Exercise aim:
Within the listing, each line that has the string "total" should be copied.

Data records:
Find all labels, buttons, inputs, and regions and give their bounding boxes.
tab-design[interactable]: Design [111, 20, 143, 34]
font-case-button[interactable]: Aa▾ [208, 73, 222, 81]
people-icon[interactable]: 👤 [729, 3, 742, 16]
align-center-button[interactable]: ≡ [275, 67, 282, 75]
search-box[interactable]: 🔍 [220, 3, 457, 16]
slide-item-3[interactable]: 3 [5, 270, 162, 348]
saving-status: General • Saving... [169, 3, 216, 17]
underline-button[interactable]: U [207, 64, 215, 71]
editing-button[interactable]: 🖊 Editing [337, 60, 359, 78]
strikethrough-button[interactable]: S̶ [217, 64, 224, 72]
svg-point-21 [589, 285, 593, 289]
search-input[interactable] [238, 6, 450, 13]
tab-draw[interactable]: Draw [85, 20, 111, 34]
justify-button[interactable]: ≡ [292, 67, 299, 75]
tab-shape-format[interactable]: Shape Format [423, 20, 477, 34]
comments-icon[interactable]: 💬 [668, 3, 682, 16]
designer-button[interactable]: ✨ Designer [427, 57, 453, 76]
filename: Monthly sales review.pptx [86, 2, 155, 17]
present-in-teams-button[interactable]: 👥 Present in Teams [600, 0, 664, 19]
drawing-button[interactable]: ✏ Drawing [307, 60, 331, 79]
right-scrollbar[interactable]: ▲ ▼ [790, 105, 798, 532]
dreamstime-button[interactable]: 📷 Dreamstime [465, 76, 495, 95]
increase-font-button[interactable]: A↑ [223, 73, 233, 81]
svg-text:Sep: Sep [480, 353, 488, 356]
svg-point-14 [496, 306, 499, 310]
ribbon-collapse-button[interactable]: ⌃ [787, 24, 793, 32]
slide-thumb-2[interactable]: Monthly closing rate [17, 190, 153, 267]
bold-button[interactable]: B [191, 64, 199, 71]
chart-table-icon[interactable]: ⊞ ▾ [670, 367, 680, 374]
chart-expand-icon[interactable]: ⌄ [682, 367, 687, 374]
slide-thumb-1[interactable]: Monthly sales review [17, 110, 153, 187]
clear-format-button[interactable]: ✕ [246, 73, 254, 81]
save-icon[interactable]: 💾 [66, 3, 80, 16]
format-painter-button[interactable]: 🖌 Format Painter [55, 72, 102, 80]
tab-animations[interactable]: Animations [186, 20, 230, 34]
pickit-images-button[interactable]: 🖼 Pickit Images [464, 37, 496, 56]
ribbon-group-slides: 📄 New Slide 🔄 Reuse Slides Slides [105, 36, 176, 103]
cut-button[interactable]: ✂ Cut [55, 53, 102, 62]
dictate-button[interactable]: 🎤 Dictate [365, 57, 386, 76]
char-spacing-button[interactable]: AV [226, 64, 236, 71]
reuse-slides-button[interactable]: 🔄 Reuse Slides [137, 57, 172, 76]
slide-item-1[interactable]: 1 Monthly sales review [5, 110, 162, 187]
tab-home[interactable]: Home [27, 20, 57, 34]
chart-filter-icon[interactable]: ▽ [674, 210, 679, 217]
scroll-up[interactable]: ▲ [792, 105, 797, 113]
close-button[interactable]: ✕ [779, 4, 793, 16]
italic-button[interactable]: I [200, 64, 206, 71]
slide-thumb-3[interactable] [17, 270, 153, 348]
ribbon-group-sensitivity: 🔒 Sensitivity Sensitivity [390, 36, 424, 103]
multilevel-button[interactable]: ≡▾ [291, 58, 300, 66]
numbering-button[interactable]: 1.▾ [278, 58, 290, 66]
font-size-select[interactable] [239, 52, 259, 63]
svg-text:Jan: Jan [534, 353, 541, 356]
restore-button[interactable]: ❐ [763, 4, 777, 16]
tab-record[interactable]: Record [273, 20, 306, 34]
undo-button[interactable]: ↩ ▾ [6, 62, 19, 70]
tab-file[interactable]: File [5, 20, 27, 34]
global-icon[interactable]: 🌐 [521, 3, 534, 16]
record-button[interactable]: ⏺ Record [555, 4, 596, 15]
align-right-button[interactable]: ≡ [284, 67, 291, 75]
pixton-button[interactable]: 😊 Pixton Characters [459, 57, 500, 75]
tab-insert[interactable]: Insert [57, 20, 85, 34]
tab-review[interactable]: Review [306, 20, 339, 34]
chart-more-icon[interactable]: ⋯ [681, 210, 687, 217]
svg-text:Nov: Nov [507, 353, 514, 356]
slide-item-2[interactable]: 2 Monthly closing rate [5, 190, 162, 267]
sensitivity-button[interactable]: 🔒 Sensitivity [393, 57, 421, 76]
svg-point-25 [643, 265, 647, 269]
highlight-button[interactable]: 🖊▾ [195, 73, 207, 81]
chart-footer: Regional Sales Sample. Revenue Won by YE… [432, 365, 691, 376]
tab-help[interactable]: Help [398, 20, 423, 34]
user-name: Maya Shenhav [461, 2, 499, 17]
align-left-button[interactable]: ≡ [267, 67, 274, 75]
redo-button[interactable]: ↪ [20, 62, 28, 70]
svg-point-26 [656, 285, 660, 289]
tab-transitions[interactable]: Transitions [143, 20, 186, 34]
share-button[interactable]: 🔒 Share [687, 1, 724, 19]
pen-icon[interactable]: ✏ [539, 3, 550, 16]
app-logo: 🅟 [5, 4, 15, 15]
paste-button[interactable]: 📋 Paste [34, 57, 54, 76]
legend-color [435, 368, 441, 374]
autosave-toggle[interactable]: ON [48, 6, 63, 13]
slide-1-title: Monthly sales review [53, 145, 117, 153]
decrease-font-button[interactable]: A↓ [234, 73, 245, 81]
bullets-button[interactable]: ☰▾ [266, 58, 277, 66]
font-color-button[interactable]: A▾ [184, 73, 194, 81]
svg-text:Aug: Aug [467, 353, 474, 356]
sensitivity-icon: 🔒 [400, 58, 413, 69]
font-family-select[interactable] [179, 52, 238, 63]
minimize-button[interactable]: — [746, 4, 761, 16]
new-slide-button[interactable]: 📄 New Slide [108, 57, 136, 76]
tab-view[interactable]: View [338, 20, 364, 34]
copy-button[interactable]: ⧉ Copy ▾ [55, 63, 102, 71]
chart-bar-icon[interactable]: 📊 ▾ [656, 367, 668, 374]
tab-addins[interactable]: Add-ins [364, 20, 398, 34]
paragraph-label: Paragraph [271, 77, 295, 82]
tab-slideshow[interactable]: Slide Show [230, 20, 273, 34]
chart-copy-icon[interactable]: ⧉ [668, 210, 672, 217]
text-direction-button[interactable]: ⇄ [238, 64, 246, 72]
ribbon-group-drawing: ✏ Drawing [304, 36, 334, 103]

---

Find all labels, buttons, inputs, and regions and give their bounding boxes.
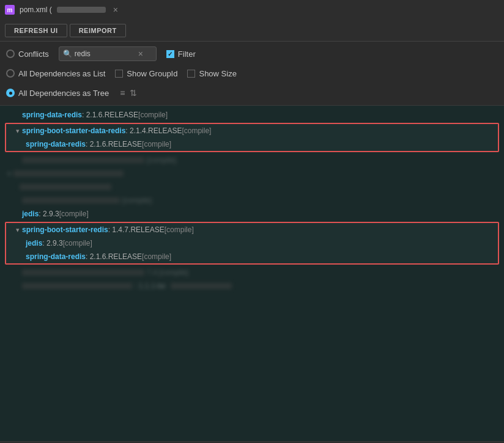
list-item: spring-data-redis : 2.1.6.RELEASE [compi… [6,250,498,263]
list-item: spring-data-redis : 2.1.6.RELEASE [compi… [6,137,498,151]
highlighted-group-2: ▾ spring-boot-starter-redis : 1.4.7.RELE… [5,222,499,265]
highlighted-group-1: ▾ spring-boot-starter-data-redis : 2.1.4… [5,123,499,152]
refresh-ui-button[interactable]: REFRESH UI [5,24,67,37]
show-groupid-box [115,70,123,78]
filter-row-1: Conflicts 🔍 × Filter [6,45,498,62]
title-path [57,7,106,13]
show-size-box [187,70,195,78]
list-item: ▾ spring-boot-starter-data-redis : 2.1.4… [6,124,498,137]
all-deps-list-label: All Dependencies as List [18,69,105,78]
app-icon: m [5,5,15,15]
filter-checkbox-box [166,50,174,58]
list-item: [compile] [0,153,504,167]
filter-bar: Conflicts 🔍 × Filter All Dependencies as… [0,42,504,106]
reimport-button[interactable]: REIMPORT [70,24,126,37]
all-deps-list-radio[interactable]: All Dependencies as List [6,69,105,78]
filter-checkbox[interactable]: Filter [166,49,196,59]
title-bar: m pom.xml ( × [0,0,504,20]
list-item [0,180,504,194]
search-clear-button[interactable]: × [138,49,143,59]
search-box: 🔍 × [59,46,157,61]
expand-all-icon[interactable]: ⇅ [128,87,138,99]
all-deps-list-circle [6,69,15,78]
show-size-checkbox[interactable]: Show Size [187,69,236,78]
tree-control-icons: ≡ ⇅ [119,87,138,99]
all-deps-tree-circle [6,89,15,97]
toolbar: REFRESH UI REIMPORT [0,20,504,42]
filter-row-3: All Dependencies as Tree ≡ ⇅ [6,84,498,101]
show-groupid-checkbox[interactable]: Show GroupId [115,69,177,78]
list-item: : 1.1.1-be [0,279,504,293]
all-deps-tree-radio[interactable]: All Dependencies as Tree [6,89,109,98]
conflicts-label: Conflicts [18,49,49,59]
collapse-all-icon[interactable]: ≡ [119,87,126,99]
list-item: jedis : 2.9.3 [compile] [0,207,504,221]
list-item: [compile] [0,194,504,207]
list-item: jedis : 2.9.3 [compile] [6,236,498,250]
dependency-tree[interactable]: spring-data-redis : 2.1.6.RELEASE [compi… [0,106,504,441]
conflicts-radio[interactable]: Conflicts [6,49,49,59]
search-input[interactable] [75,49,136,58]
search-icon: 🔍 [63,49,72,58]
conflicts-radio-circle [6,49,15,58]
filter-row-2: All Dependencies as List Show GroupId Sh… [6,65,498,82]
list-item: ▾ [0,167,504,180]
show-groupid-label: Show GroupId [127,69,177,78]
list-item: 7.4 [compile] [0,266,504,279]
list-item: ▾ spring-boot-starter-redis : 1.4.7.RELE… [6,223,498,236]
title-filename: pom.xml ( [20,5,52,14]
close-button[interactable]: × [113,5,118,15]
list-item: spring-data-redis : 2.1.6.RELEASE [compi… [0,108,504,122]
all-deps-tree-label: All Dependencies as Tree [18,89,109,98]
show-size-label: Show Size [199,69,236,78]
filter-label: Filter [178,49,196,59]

---

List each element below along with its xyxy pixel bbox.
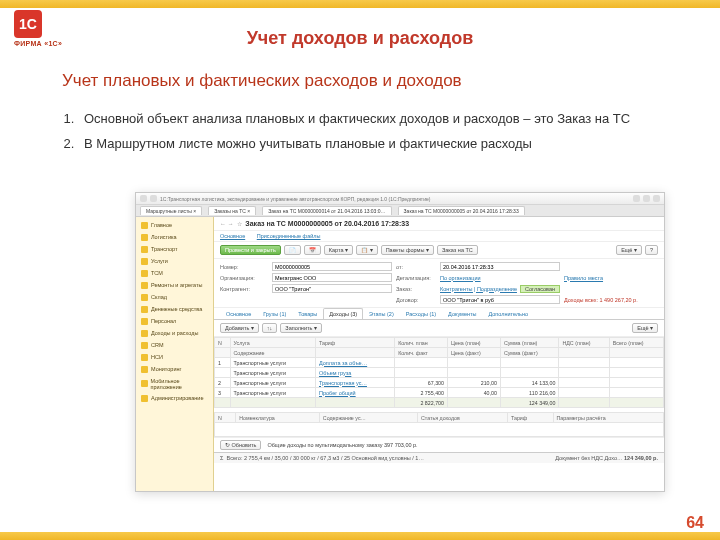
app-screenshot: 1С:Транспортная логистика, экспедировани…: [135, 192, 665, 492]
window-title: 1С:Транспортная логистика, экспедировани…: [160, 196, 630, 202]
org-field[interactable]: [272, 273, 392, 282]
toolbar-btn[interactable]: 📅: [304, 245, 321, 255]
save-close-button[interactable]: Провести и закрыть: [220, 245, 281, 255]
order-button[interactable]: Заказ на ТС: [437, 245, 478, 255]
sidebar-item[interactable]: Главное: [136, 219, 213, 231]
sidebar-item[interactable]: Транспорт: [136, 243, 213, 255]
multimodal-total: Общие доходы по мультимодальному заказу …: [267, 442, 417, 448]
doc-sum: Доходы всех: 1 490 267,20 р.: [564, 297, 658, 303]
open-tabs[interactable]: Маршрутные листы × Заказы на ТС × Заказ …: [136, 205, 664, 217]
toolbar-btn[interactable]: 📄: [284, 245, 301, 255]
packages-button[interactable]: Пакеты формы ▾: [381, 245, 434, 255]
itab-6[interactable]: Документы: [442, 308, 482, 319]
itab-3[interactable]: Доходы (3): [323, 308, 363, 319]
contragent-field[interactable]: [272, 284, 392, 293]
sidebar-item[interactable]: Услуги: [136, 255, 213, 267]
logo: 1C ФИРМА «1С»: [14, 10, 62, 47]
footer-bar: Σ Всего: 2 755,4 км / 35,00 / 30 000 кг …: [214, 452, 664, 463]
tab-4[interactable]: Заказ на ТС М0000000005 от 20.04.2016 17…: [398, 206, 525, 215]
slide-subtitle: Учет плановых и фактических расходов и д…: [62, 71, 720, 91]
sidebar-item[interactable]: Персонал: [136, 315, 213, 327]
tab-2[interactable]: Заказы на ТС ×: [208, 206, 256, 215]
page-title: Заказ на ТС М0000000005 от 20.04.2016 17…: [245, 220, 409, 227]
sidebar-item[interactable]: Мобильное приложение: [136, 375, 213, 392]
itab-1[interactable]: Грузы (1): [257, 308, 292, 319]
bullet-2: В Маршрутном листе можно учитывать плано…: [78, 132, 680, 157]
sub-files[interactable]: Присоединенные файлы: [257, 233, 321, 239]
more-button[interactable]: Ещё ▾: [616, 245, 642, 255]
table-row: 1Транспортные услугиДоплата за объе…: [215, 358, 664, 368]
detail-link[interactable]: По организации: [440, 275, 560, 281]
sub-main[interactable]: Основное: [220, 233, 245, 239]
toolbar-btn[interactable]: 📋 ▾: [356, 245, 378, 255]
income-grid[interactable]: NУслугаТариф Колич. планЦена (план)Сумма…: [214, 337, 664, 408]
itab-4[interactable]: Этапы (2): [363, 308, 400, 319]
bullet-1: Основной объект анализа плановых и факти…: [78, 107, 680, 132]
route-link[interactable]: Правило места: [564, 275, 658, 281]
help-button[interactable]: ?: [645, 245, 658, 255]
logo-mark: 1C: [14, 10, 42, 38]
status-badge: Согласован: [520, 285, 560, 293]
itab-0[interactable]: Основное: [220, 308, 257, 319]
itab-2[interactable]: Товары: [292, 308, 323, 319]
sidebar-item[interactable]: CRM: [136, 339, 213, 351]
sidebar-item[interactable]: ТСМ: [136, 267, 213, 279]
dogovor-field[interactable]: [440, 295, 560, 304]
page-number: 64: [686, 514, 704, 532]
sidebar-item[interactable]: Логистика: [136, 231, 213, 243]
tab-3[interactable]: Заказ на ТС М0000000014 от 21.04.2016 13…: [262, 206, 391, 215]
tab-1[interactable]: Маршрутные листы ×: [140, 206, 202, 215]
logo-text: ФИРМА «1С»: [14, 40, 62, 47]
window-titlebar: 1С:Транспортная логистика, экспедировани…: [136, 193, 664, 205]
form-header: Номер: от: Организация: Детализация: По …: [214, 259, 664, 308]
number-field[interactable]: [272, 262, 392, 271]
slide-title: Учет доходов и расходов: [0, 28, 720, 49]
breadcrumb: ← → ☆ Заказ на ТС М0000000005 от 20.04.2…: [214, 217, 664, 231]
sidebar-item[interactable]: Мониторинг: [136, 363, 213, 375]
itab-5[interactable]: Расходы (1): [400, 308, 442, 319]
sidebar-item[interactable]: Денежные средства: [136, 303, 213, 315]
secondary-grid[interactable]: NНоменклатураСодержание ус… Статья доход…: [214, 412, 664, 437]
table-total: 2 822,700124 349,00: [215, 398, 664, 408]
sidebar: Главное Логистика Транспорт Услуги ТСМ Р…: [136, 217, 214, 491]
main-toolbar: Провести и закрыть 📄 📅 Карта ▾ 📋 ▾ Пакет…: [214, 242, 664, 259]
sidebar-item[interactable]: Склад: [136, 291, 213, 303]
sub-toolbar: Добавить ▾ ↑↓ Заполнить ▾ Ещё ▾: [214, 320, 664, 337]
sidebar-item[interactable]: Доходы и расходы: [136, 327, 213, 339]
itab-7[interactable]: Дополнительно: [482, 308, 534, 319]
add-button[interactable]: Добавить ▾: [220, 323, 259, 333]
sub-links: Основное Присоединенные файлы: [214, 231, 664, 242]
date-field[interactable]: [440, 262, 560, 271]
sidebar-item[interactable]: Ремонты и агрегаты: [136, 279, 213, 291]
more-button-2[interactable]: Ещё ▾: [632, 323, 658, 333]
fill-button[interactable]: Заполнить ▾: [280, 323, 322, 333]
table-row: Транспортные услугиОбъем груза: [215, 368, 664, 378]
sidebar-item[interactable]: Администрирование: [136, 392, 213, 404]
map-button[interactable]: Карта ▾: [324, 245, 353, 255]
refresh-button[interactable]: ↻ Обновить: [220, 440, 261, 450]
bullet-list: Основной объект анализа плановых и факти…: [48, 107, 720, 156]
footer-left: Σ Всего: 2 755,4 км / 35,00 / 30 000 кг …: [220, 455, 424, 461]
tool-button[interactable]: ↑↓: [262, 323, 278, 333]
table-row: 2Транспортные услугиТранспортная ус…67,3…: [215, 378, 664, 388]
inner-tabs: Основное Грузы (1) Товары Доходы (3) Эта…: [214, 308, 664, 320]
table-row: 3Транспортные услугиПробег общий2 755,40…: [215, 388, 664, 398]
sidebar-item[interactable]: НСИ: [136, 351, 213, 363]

Answer box:
multimodal-total: Общие доходы по мультимодальному заказу …: [267, 442, 417, 448]
table-total: 2 822,700124 349,00: [215, 398, 664, 408]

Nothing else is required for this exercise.